I don’t want to miss anything, but I know I will, because I’ll forget. And when I do, it’s nice to have someone walking with me to point things out, to tell me to breathe and sing out loud and dig in the sand with my shirt off. And sometimes, she will buy THE COOLEST POSTER EVER to remind me.

 

How It Ends — January 31, 2019

How It Ends

So, my friends, here is how it ends:

First, I am a little unfamiliar with spoiler rules for books. Are books the same as movies or TV shows? Because some of them have spoilers that never expire – like The Sixth Sense. This book was written in 2014, how long do I have to wait? Well, I’m going to ruin this book for you. 6 pages from the end, a sentence begins, “At the bookseller’s funeral…” and it was exactly as devastating as you think it was.

I sent this text to my wife, earlier, BEFORE I got to that sentence, “I’m going to be in our room crying over this book…I won’t meet you at the door” because we meet each other at the door every single time we leave or return.

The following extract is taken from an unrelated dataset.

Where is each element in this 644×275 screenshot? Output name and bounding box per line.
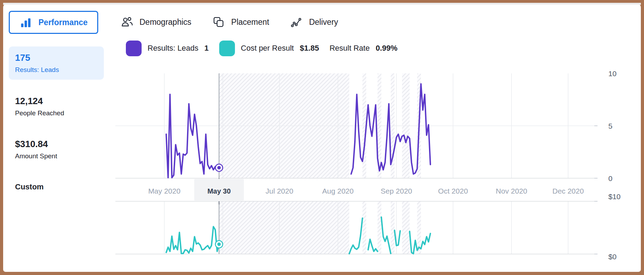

It’s interesting to know how much to share with people, right? You probably had a picture of me in your head and maybe that picture didn’t include me crying in bed over a book, but that’s apparently who I am.

Then, last night, we watched the Incredibles 2 (because it’s amazing and it was also the sort of dangerous cold that makes watching movies under blankets the only thing to do.) Pixar movies include short films that, theatrically, run before the feature and are sometimes as good as the main course. The one packaged with Incredibles 2 is called Bao… sigh.

It’s about 5 minutes of honest, heart-breaking perfection.

As the credits ran, my son asked me, “what happened?” because I was wiping heavy tears from my eyes. He asked me to explain and I tried, I really did, but it was about children and them growing and entering new seasons and being thankful for those new seasons while mourning the ones that are passing/have passed and how wonderful they were and how sometimes it’s hard to do that in a healthy way and and and

So.

What I’m trying to say, I guess, as I overshare, is that my heart is in perfect working order. I cried like crazy over the A.J. Fikry book and Bao because they were gorgeous, and there isn’t quite enough of that – I’m glad I’m not so calloused as to not recognize what a heart is supposed to do or feel. Mine is soft and mushy, it jumps for joy and is often painfully wounded, it celebrates and mourns easily. In other words, this beautiful heart works just fine, thanks.